In programming, a library with 400 rarely-used functions would be unusable. In mathematics, though, it’s fine, in a sense. As long as everything is true, and a human looking at it thinks it’s obviously true, then the only problem is when you have to know these names.

Why This Is Hard For Computers

It’s hard for humans to memorize a whole dictionary, too. For computers, it’s easy. So why isn’t this lookup easy for computers? Why isn’t library search nicely solved in existing proof assistants?

I do think this is solvable. The basic problem is the inexact nature of the lookup. Theorems have variables in them.
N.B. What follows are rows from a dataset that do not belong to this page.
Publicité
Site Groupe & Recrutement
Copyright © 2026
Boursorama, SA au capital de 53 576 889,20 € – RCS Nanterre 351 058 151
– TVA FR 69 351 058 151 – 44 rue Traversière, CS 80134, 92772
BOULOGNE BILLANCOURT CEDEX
When you know that a < b implies a + c < b + c, this theorem is true for any values of a, b, and c. As you have more facts available, and more theorems in your library, this gets slower. In the most general case, you have to do an exponential matching process.

That said, people have found some reasonable data structures for doing this sort of lookup. The discrimination tree and fingerprint indexing from the E theorem prover are good examples. And I think a lot of it is the sort of performance low-hanging fruit where if you specifically design data structures and profile for this, you’ll be able to do better than tacking a lookup structure on after the fact.
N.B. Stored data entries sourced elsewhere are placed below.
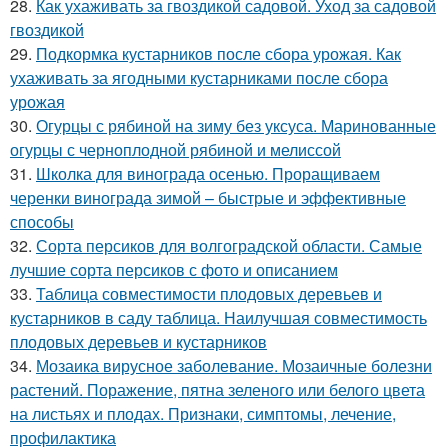
28.
Как ухаживать за гвоздикой садовой. Уход за садовой
гвоздикой
29.
Подкормка кустарников после сбора урожая. Как
ухаживать за ягодными кустарниками после сбора
урожая
30.
Огурцы с рябиной на зиму без уксуса. Маринованные
огурцы с черноплодной рябиной и мелиссой
31.
Школка для винограда осенью. Проращиваем
черенки винограда зимой – быстрые и эффективные
способы
32.
Сорта персиков для волгоградской области. Самые
лучшие сорта персиков с фото и описанием
33.
Таблица совместимости плодовых деревьев и
кустарников в саду таблица. Наилучшая совместимость
плодовых деревьев и кустарников
34.
Мозаика вирусное заболевание. Мозаичные болезни
растений. Поражение, пятна зеленого или белого цвета
на листьях и плодах. Признаки, симптомы, лечение,
профилактика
Will LLMs just solve this automatically, with scale, by putting the entire library inside their context window? It’s possible. Maybe there’s a good argument against this. I’m honestly not sure how to predict the future path of LLM skills. At some point I have to fall back on my thesis of “scaling LLMs will not solve all outstanding problems in everything”, if only by a sort of Pascal’s reasoning.

The Ideal Proof

A formalized proof should not have to be constantly citing the names of theorems. For either a human or an AI, rather than writing and validating this proof:

theorem foo_implies_baz : foo → baz :=
begin
  intro _,
  apply bar_implies_baz,
  apply foo_implies_bar,
end

you should be able to write the proof the way a human writes a proof in prose, by just stating true things that follow from the premises without giving an explicit rationale for them.

theorem foo_implies_baz: foo -> baz {
  bar
}

In 99% of cases, the compiler should just be automatically handling the library search for you. I think natural exceptions would be fancy tactics like induction. In most human-written proofs, when you’re using induction, you do say, “now I’m using induction”.

You can think of this like a mini proof search. It’s just that you are searching just a few steps. One retrieval from the library, plus a bit of normalizing between logically equivalent expressions. It’s like a base case that the proof search needs to handle before it can expand to more complicated cases.

Conclusion

I think automatically handling library search will make proofs easier for both humans and AIs. You shouldn’t need to use the names of theorems.

There’s a related, somewhat harder problem of “rewrite search”. Originally I was going to write about that, too, but this post is getting long, so I’ll cut off here. Thanks for reading! Next month I’ll write about the rewrite search problem.